_What is needed_: Although the data below contains pictures, output only the lines between those holding "required fields" and "information concerning the research on land", inclusive, exactly and without those pictures.

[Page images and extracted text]

========================================

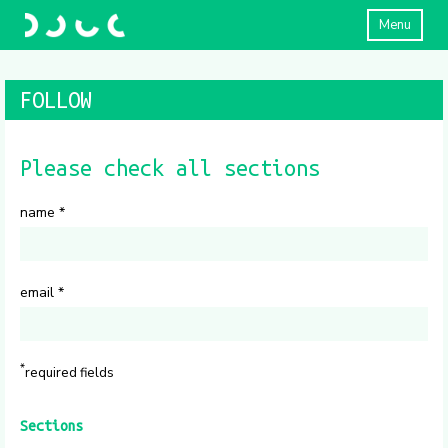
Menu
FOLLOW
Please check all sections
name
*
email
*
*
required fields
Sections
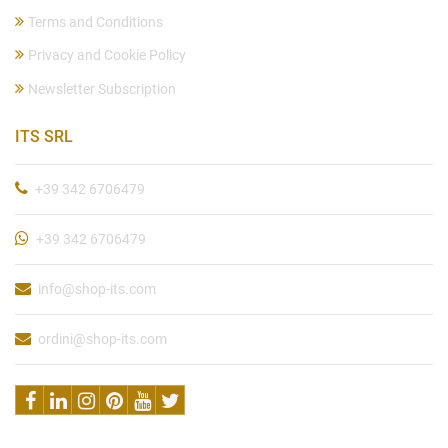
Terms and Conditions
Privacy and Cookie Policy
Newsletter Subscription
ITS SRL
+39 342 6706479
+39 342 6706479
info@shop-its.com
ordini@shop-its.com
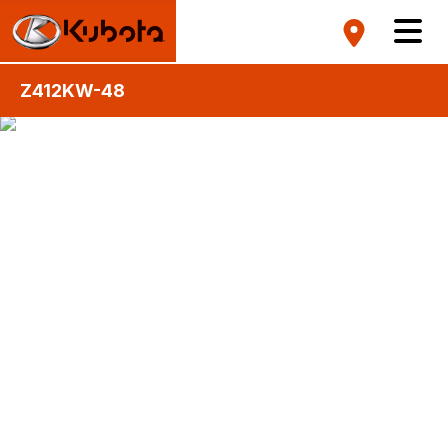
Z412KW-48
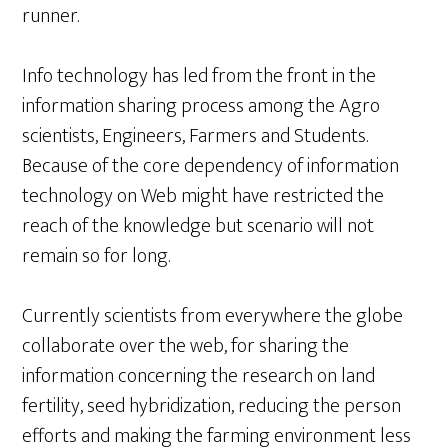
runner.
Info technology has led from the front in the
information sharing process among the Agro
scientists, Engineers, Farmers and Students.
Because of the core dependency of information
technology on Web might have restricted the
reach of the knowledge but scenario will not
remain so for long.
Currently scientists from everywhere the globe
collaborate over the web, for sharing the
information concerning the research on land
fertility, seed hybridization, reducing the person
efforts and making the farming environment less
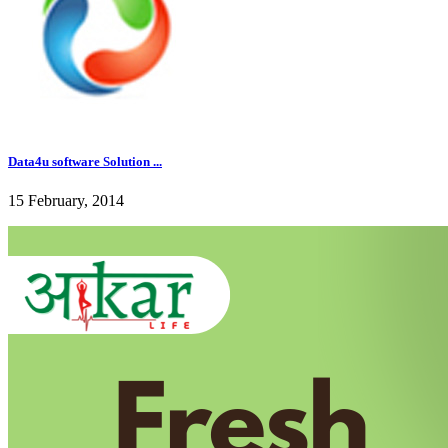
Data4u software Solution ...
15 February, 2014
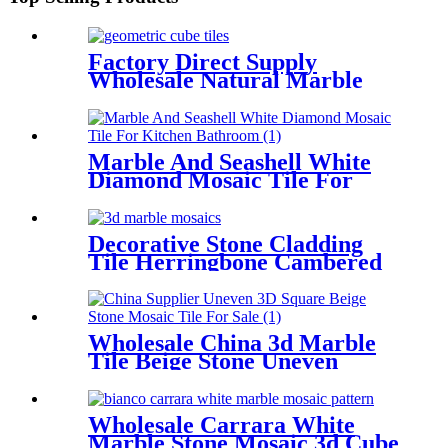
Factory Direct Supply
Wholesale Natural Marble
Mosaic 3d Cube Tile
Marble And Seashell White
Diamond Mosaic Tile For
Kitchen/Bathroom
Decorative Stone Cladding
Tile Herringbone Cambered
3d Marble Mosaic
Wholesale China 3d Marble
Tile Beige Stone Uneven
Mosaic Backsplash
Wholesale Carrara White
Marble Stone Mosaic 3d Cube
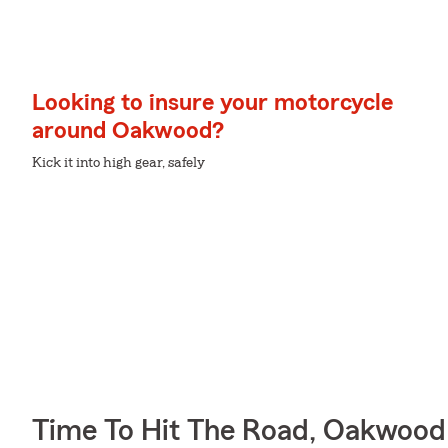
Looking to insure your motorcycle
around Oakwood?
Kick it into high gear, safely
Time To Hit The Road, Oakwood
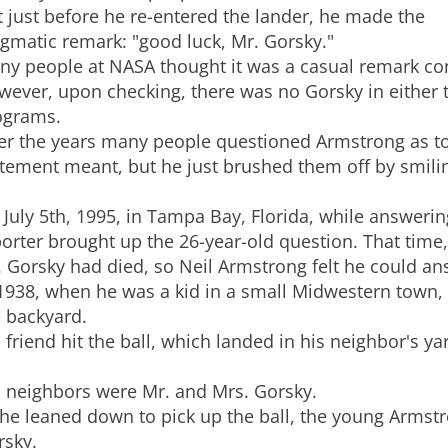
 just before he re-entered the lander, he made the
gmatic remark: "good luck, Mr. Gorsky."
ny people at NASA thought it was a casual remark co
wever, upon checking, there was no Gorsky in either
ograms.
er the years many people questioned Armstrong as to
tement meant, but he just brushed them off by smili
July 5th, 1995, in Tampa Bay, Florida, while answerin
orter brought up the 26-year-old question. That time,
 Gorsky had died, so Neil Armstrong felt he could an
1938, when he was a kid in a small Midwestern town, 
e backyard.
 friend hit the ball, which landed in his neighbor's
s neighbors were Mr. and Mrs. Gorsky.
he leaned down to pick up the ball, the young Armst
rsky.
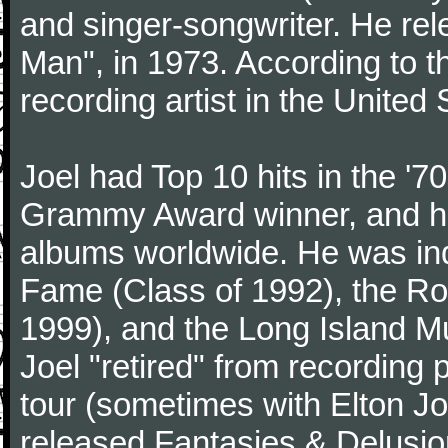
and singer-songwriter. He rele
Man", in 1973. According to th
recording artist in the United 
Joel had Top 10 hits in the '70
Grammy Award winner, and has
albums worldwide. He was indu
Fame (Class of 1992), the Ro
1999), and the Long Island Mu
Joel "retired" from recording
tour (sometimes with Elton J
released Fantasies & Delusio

========================================

_Output of the task_:
required fields
Sections
Terms and Conditions
Privacy and Cookie Policy
Newsletter Subscription
ITS SRL
+39 342 6706479
+39 342 6706479
info@shop-its.com
ordini@shop-its.com
Z412KW-48
runner.
Info technology has led from the front in the
information sharing process among the Agro
scientists, Engineers, Farmers and Students.
Because of the core dependency of information
technology on Web might have restricted the
reach of the knowledge but scenario will not
remain so for long.
Currently scientists from everywhere the globe
collaborate over the web, for sharing the
information concerning the research on land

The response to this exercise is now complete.